5. Montreal Protocol: The recognition of the harmful effects of CFCs on the ozone layer led to international action. In 1987, the Montreal Protocol on Substances that Deplete the Ozone Layer was adopted. It aimed to phase out the production and use of ozone-depleting substances, including CFCs. The protocol has been successful in reducing the emissions of these substances and allowing the ozone layer to recover slowly.
6. Ozone Hole: The discovery of a significant thinning of the ozone layer over Antarctica in the 1980s drew international attention. This phenomenon, known as the “ozone hole,” is primarily caused by the release of CFCs and other ozone-depleting substances into the atmosphere. The hole reaches its maximum extent during the Antarctic spring (September-October) and has led to increased UV radiation levels in the region.
7. Ongoing Monitoring and Protection: Following the implementation of the Montreal Protocol, ongoing efforts have focused on monitoring the ozone layer and assessing its recovery. Scientific instruments, such as satellites and ground-based monitoring stations, track ozone levels globally. The recovery of the ozone layer remains a long-term process, but positive trends have been observed in recent years.

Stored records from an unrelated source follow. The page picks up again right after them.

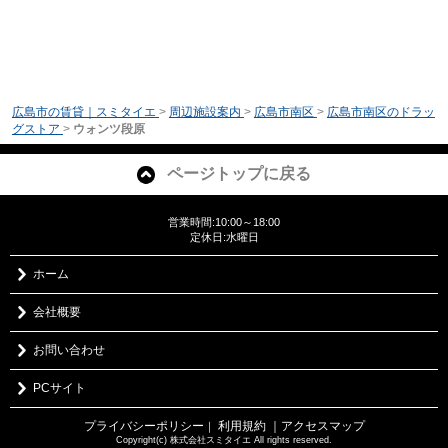
広島市の賃貸｜スミタイエ
>
周辺施設案内
>
広島市南区
>
広島市南区のドラッ
グストア
>
ウォンツ段原
ページトップに戻る
営業時間:10:00～18:00
定休日:水曜日
ホーム
会社概要
お問い合わせ
PCサイト
プライバシーポリシー
利用規約
｜アクセスマップ
｜
Copyright(c) 株式会社スミタイエ All rights reserved.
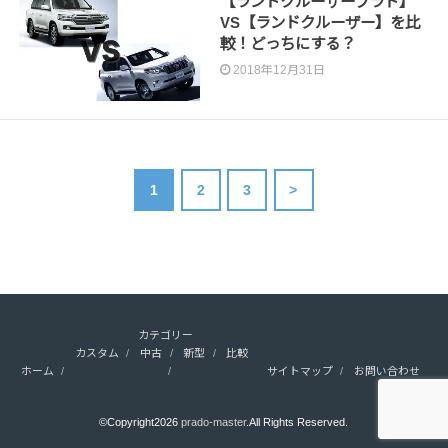
【ランドクルーザープラド】
VS【ランドクルーザー】を比
較！どっちにする？
2018年12月31日
1
2
3
>
カテゴリー
カスタム
中古
新型
比較
ホーム
サイトマップ
お問い合わせ
©Copyright2026
prado-master
.All Rights Reserved.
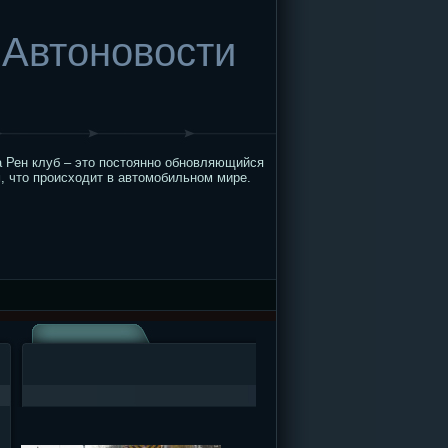
Автоновости
 Рен клуб – это постоянно обновляющийся
, что происходит в автомобильном мире.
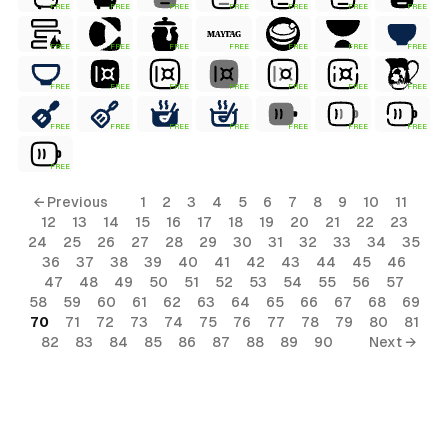
FREE
FREE
FREE
FREE
FREE
FREE
FREE
FREE
FREE
FREE
FREE
FREE
FREE
FREE
FREE
FREE
FREE
FREE
FREE
FREE
FREE
FREE
FREE
FREE
FREE
FREE
FREE
FREE
FREE
← Previous
1
2
3
4
5
6
7
8
9
10
11
12
13
14
15
16
17
18
19
20
21
22
23
24
25
26
27
28
29
30
31
32
33
34
35
36
37
38
39
40
41
42
43
44
45
46
47
48
49
50
51
52
53
54
55
56
57
58
59
60
61
62
63
64
65
66
67
68
69
70
71
72
73
74
75
76
77
78
79
80
81
82
83
84
85
86
87
88
89
90
Next →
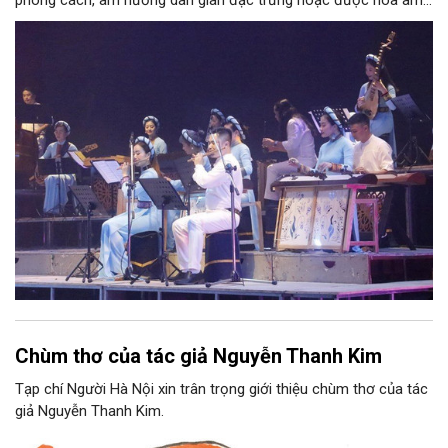
phong cách, âm hưởng dân gian đặc trưng hoặc được hòa âm,
phối khí mới trên nền tảng làn điệu âm nhạc truyền thống Việt
Nam, đồng thời phải được trình diễn trực tiếp bằng nhạc cụ dân
tộc.
Chùm thơ của tác giả Nguyễn Thanh Kim
Tạp chí Người Hà Nội xin trân trọng giới thiệu chùm thơ của tác
giả Nguyễn Thanh Kim.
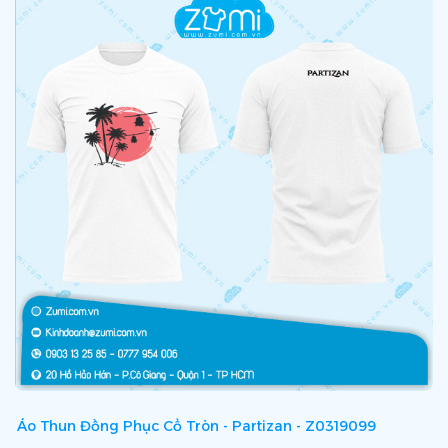
Áo Thun Đồng Phục Cổ Tròn - Partizan - Z0319099
Á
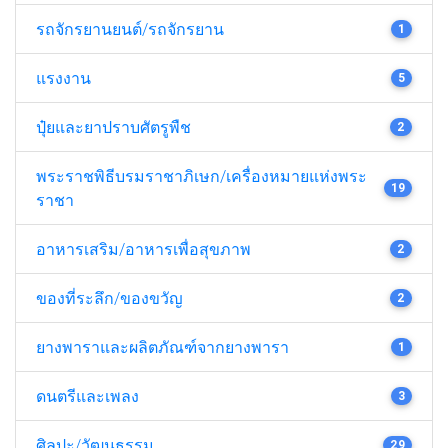
รถจักรยานยนต์/รถจักรยาน
1
แรงงาน
5
ปุ๋ยและยาปราบศัตรูพืช
2
พระราชพิธีบรมราชาภิเษก/เครื่องหมายแห่งพระ
19
ราชา
อาหารเสริม/อาหารเพื่อสุขภาพ
2
ของที่ระลึก/ของขวัญ
2
ยางพาราและผลิตภัณฑ์จากยางพารา
1
ดนตรีและเพลง
3
ศิลปะ/วัฒนธรรม
29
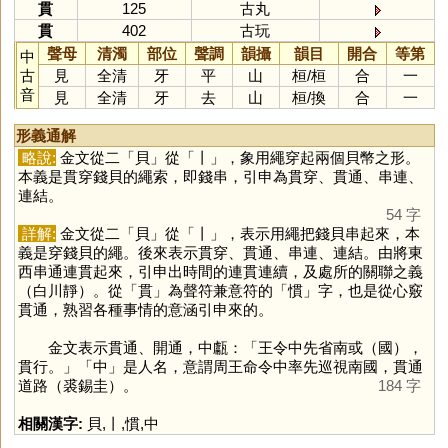
貫
125
古丸
貫
402
古玩
聲母
清濁
部位
聲調
韻攝
韻目
開合
等第
中
古
見
全清
牙
平
山
桓
/
桓
合
一
音
見
全清
牙
去
山
桓
/
換
合
一
形義通解
略說:
金文從二「
貝
」從「
丨
」，象用繩穿起兩個貝幣之形。
本義是貫穿錢貝的繩索，即錢串，引申為貫穿、貫通、串連、
連結。
54 字
詳解:
金文從二「
貝
」從「
丨
」，表示用繩把錢貝串起來，本
義是穿錢貝的繩。後來表示貫穿、貫通、串連、連結。由將東
西串通連貫起來，引申出時間的連貫連續，及處所的關聯之義
（白川靜）。從「
貫
」為聲符兼意符的「
慣
」字，也是從心竅
貫通，熟習各種事情的意涵引申來的。
金文表示貫通、開通，中甗：「王令中先省南或（國），
貫行。」「
中
」是人名，意謂周王命令中率先巡視南國，貫通
道路（裘錫圭）。
184 字
相關漢字:
貝
,
丨
,
慣
,
中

The history of ozone highlights both its beneficial role in protecting life on Earth from harmful UV radiation and the consequences of human activities on the ozone layer. International cooperation and scientific research have played crucial roles in understanding, addressing, and mitigating the impacts of ozone depletion.

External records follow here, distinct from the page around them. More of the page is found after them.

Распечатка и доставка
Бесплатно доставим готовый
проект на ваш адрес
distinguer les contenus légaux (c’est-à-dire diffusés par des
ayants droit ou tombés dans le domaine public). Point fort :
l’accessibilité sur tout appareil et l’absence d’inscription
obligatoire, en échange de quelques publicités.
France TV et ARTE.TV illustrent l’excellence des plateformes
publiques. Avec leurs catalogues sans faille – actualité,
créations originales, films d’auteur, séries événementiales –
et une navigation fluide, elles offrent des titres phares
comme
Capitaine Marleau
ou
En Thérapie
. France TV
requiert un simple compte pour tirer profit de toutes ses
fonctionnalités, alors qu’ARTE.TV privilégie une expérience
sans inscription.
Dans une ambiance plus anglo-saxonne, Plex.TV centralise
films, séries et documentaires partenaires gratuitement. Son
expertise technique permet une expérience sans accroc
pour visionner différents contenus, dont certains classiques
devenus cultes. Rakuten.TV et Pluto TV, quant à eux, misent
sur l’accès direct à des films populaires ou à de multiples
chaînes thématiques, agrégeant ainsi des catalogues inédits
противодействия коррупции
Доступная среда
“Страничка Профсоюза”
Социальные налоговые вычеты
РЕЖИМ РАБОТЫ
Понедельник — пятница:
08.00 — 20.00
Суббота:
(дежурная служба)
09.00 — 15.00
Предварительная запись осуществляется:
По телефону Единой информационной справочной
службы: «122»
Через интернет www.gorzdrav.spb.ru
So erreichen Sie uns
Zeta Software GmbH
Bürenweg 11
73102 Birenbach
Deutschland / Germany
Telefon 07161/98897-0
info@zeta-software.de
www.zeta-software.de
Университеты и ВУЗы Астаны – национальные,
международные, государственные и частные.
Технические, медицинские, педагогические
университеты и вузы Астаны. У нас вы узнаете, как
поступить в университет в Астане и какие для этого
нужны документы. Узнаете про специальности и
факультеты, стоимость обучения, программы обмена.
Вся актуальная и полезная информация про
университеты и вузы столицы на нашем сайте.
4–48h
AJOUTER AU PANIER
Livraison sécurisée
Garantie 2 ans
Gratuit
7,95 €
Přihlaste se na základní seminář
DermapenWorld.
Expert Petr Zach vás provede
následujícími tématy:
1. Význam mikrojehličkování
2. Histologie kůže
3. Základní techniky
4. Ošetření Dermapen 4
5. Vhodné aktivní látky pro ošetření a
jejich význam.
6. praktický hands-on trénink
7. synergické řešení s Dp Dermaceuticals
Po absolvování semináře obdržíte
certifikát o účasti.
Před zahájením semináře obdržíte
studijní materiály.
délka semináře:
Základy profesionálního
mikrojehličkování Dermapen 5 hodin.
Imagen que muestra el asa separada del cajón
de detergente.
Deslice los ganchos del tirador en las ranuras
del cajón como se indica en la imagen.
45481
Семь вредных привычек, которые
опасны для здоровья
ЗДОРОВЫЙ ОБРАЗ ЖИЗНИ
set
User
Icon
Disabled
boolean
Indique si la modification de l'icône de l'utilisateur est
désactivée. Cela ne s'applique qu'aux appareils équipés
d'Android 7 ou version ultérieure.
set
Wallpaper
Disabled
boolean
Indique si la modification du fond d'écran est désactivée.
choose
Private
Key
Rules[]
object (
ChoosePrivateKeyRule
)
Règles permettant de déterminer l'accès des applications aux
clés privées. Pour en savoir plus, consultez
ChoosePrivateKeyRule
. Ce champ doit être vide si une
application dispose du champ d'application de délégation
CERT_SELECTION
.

Dutch chemist, Van Marum was probably the first person to detect ozone gas censorially. In the description of his experiments, he mentioned the notion of a characteristic smell around his electrifier.
However, the discovery of ozone was only just mentioned by name decennia later, in a writing of Schönbein that dates back to 1840. This discovery was presented to the University of München. Schönbein had noticed the same characteristic smell during his experiments, that Van Marum had tried to identify earlier. He called this gas ‘ozone’, which is distracted from ozein; the Greek word for scent. Generally, the discovery of ozone is ascribed to Schönbein. Moreover, Schönbein is mentioned as the first person to research the reaction mechanisms of ozone and organic matter.

After 1840, many studies on the disinfection mechanism of ozone followed. The first ozone generator was manufactured in Berlin by Von Siemens. This manufacturer also wrote a book about ozone application in water. This caused a number of pilot projects to take place, during which the disinfection mechanism of ozone was researched. The French chemist Marius Paul Otto received a doctorate at the French University, for his essay on ozone. He was the first person to start a specialized company for the manufacture of ozone installations: ‘Compagnie des Eaux et de l’Ozone’.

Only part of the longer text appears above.